Requirement: Could you print the stretch of lines below from the one with "ZVLHČOVAČ PRO HUMIDORY" through the one with "Kaufgegenstandes nächstgelegenen, von un", exactly as they stand and without any pictures?
----------
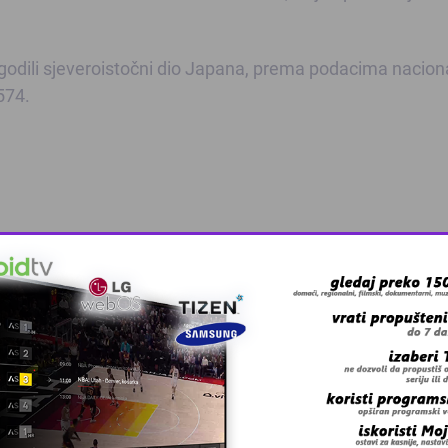
ogodili sjeveroistočni dio Japana, prema podacima nacion
 574.
 grešku u tekstu?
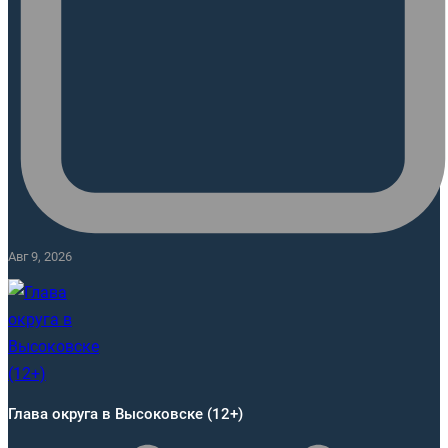
Авг 9, 2026
Глава округа в Высоковске (12+)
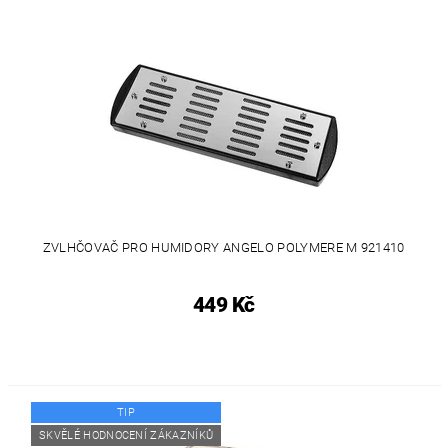
ZVLHČOVAČ PRO HUMIDORY ANGELO POLYMERE M 921410
449 Kč
TIP
SKVĚLÉ HODNOCENÍ ZÁKAZNÍKŮ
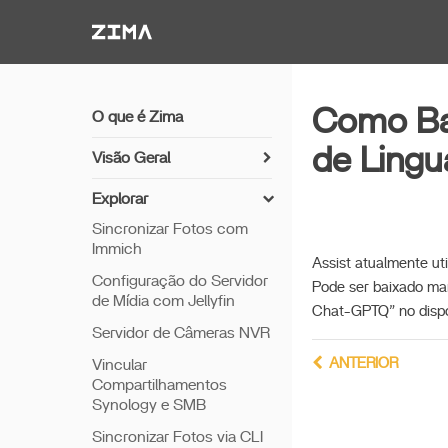
Zima-Docs
Como Ba
O que é Zima
de Ling
Visão Geral
Como instalar o ZimaOS
Explorar
Comece a usar
Sincronizar Fotos com
Immich
Recursos
Assist atualmente u
Configuração do Servidor
Acesso Remoto
Pode ser baixado ma
de Mídia com Jellyfin
Chat-GPTQ” no disp
Thunderbolt PC Direto
Servidor de Câmeras NVR
ANTERIOR
Vincular
Compartilhamentos
Synology e SMB
Sincronizar Fotos via CLI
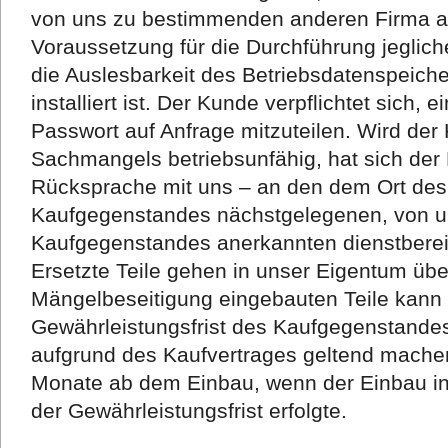
von uns zu bestimmenden anderen Firma a
Voraussetzung für die Durchführung jeglich
die Auslesbarkeit des Betriebsdatenspeich
installiert ist. Der Kunde verpflichtet sich, 
Passwort auf Anfrage mitzuteilen. Wird de
Sachmangels betriebsunfähig, hat sich der
Rücksprache mit uns – an den dem Ort des
Kaufgegenstandes nächstgelegenen, von un
Kaufgegenstandes anerkannten dienstberei
Ersetzte Teile gehen in unser Eigentum über
Mängelbeseitigung eingebauten Teile kann 
Gewährleistungsfrist des Kaufgegenstand
aufgrund des Kaufvertrages geltend machen.
Monate ab dem Einbau, wenn der Einbau in
der Gewährleistungsfrist erfolgte.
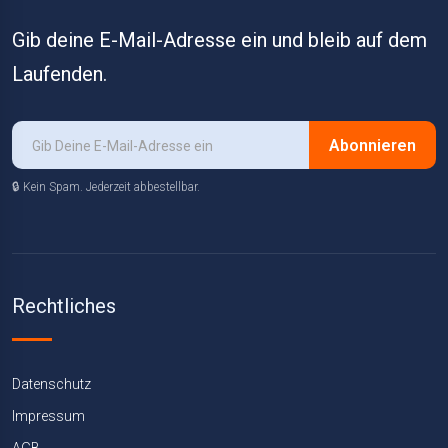
Gib deine E-Mail-Adresse ein und bleib auf dem
Laufenden.
Abonnieren
🔒 Kein Spam. Jederzeit abbestellbar.
Rechtliches
Datenschutz
Impressum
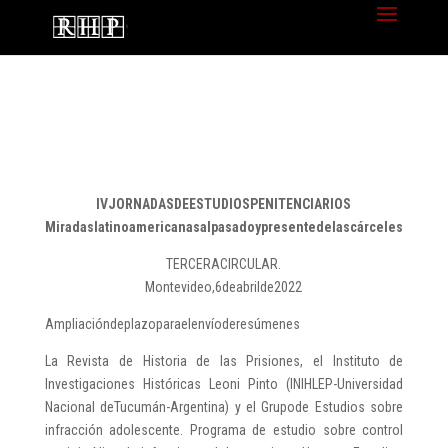
IVJORNADASDEESTUDIOSPENITENCIARIOS
Miradaslatinoamericanasalpasadoypresentedelascárceles
TERCERACIRCULAR.
Montevideo,6deabrilde2022
Ampliacióndeplazoparaelenvíoderesúmenes
La Revista de Historia de las Prisiones, el Instituto de
Investigaciones Históricas Leoni Pinto (INIHLEP-Universidad
Nacional deTucumán-Argentina) y el Grupode Estudios sobre
infracción adolescente. Programa de estudio sobre control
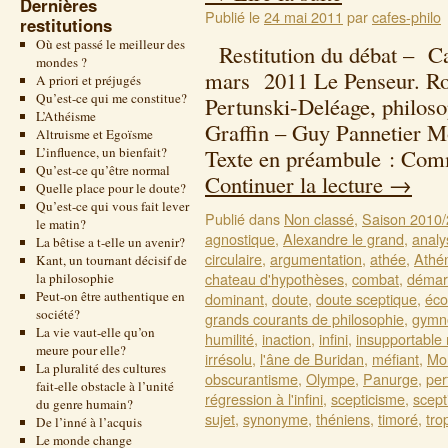
Dernières
Publié le
24 mai 2011
par
cafes-philo
restitutions
Où est passé le meilleur des
Restitution du débat – Ca
mondes ?
mars 2011 Le Penseur. Ro
A priori et préjugés
Qu’est-ce qui me constitue?
Pertunski-Deléage, philoso
L’Athéisme
Graffin – Guy Pannetier 
Altruisme et Egoïsme
L’influence, un bienfait?
Texte en préambule : Com
Qu’est-ce qu’être normal
Continuer la lecture
→
Quelle place pour le doute?
Qu’est-ce qui vous fait lever
Publié dans
Non classé
,
Saison 2010
le matin?
agnostique
,
Alexandre le grand
,
analy
La bêtise a t-elle un avenir?
circulaire
,
argumentation
,
athée
,
Athé
Kant, un tournant décisif de
chateau d'hypothèses
,
combat
,
démarc
la philosophie
Peut-on être authentique en
dominant
,
doute
,
doute sceptique
,
éco
société?
grands courants de philosophie
,
gymn
La vie vaut-elle qu’on
humilité
,
inaction
,
infini
,
insupportable
meure pour elle?
irrésolu
,
l'âne de Buridan
,
méfiant
,
Mol
La pluralité des cultures
obscurantisme
,
Olympe
,
Panurge
,
per
fait-elle obstacle à l’unité
régression à l'infini
,
scepticisme
,
scept
du genre humain?
sujet
,
synonyme
,
théniens
,
timoré
,
tro
De l’inné à l’acquis
Le monde change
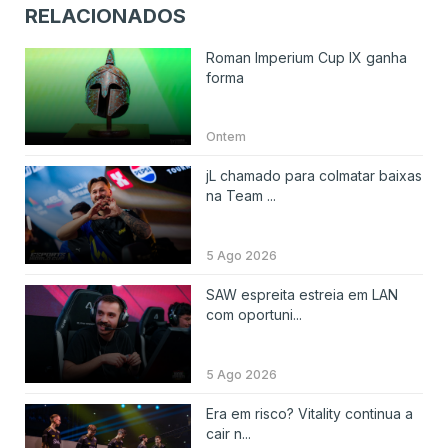
RELACIONADOS
Roman Imperium Cup IX ganha
forma
Ontem
jL chamado para colmatar baixas
na Team ...
5 Ago 2026
SAW espreita estreia em LAN
com oportuni...
5 Ago 2026
Era em risco? Vitality continua a
cair n...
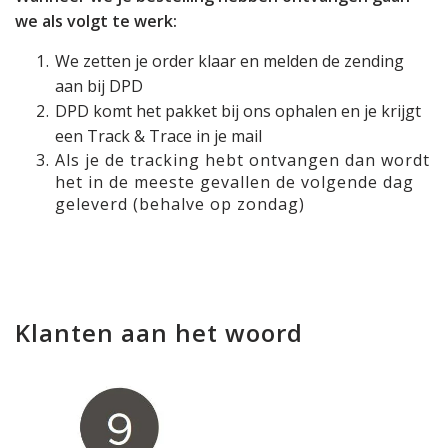
we als volgt te werk:
We zetten je order klaar en melden de zending
aan bij DPD
DPD komt het pakket bij ons ophalen en je krijgt
een Track & Trace in je mail
Als je de tracking hebt ontvangen dan wordt
het in de meeste gevallen de volgende dag
geleverd (behalve op zondag)
Klanten aan het woord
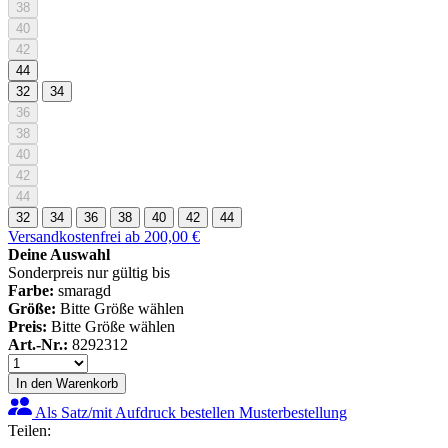
38
40
42
44
32
34
36
38
40
42
44
32
34
36
38
40
42
44
Versandkostenfrei ab 200,00 €
Deine Auswahl
Sonderpreis nur gültig bis
Farbe:
smaragd
Größe:
Bitte Größe wählen
Preis:
Bitte Größe wählen
Art.-Nr.:
8292312
In den Warenkorb
Als Satz/mit Aufdruck bestellen
Musterbestellung
Teilen:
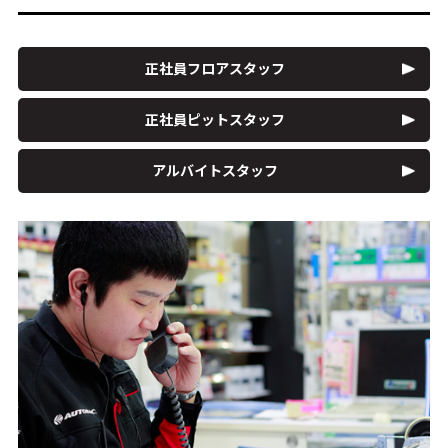
正社員フロアスタッフ
正社員ピットスタッフ
アルバイトスタッフ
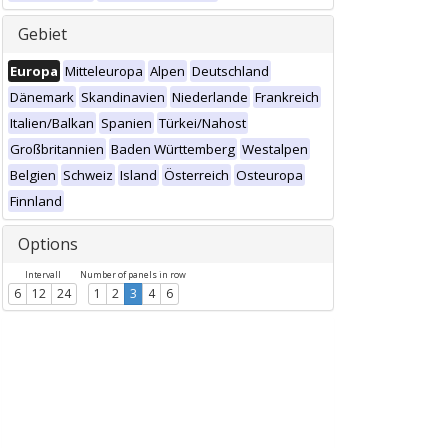
Gebiet
Europa
Mitteleuropa
Alpen
Deutschland
Dänemark
Skandinavien
Niederlande
Frankreich
Italien/Balkan
Spanien
Türkei/Nahost
Großbritannien
Baden Württemberg
Westalpen
Belgien
Schweiz
Island
Österreich
Osteuropa
Finnland
Options
Intervall
Number of panels in row
6
12
24
1
2
3
4
6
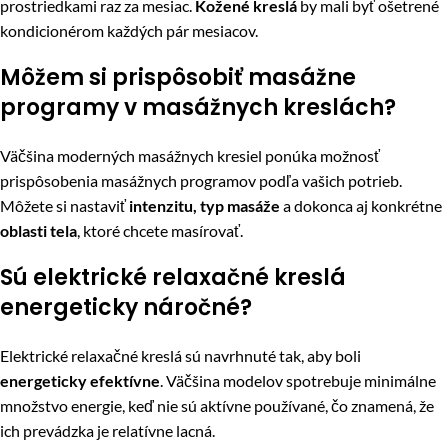
prostriedkami raz za mesiac.
Kožené kreslá
by mali byť ošetrené
kondicionérom každých pár mesiacov.
Môžem si prispôsobiť masážne
programy v masážnych kreslách?
Väčšina moderných masážnych kresiel ponúka možnosť
prispôsobenia masážnych programov podľa vašich potrieb.
Môžete si nastaviť
intenzitu, typ masáže
a dokonca aj konkrétne
oblasti tela
, ktoré chcete masírovať.
Sú elektrické relaxačné kreslá
energeticky náročné?
Elektrické relaxačné kreslá sú navrhnuté tak, aby boli
energeticky efektívne
. Väčšina modelov spotrebuje minimálne
množstvo energie, keď nie sú aktívne používané, čo znamená, že
ich prevádzka je relatívne lacná.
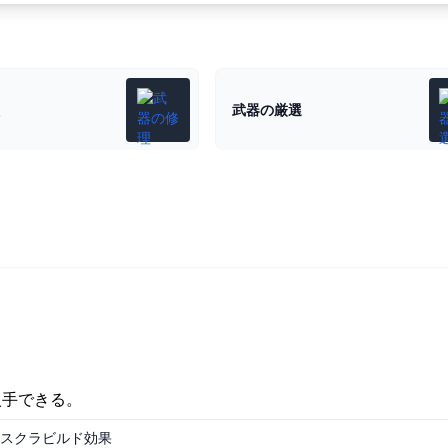
武器の厳選
入手できる。
スクラビルド効果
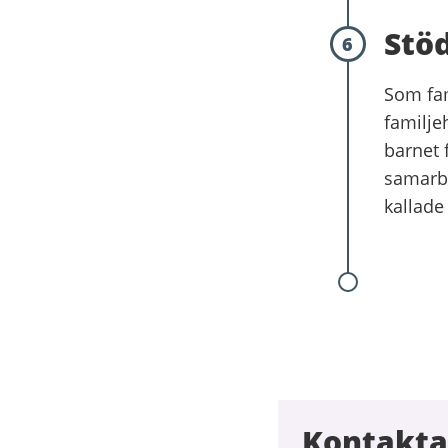
Stö
6
Som fam
familje
barnet 
samarbe
kallade
Kontakta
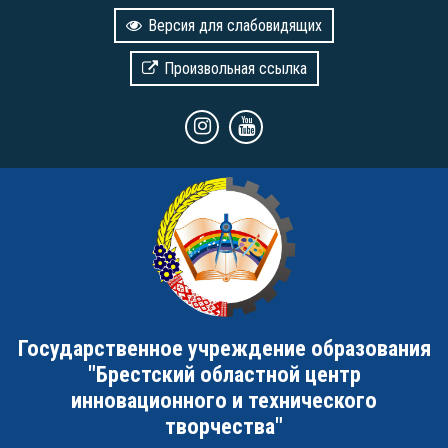
Версия для слабовидящих
Произвольная ссылка
Государственное учреждение образования
"Брестский областной центр
инновационного и технического
творчества"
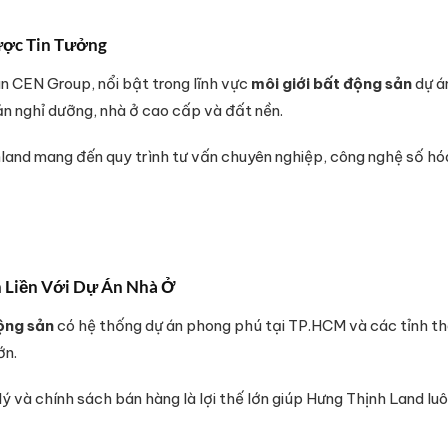
ược Tin Tưởng
n CEN Group, nổi bật trong lĩnh vực
môi giới bất động sản
dự á
 nghỉ dưỡng, nhà ở cao cấp và đất nền.
nland mang đến quy trình tư vấn chuyên nghiệp, công nghệ số h
n Liền Với Dự Án Nhà Ở
động sản
có hệ thống dự án phong phú tại TP.HCM và các tỉnh thà
ớn.
 và chính sách bán hàng là lợi thế lớn giúp Hưng Thịnh Land luôn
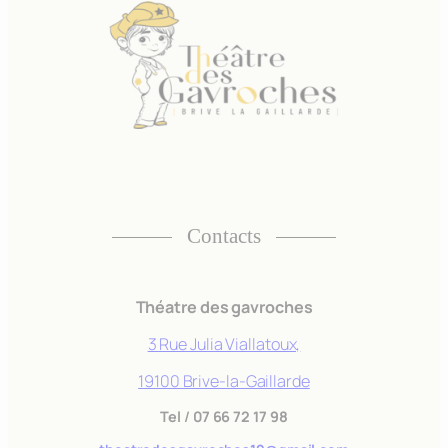
Contacts
Théatre des gavroches
3 Rue Julia Viallatoux,
19100 Brive-la-Gaillarde
Tel
/
07 66 72 17 98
----------
Answer space:
ZVLHČOVAČ PRO HUMIDORY ANGELO POLYMERE M 921410
449 Kč
TIP
SKVĚLÉ HODNOCENÍ ZÁKAZNÍKŮ
Zima-Docs
Como Ba
O que é Zima
de Ling
Visão Geral
Como instalar o ZimaOS
Explorar
Comece a usar
Sincronizar Fotos com
Immich
Recursos
Assist atualmente u
Configuração do Servidor
Acesso Remoto
Pode ser baixado ma
de Mídia com Jellyfin
Chat-GPTQ” no disp
Thunderbolt PC Direto
Servidor de Câmeras NVR
ANTERIOR
Vincular
Compartilhamentos
Synology e SMB
Sincronizar Fotos via CLI
von uns zu bestimmenden anderen Firma a
Voraussetzung für die Durchführung jeglich
die Auslesbarkeit des Betriebsdatenspeich
installiert ist. Der Kunde verpflichtet sich, 
Passwort auf Anfrage mitzuteilen. Wird de
Sachmangels betriebsunfähig, hat sich der
Rücksprache mit uns – an den dem Ort des
Kaufgegenstandes nächstgelegenen, von un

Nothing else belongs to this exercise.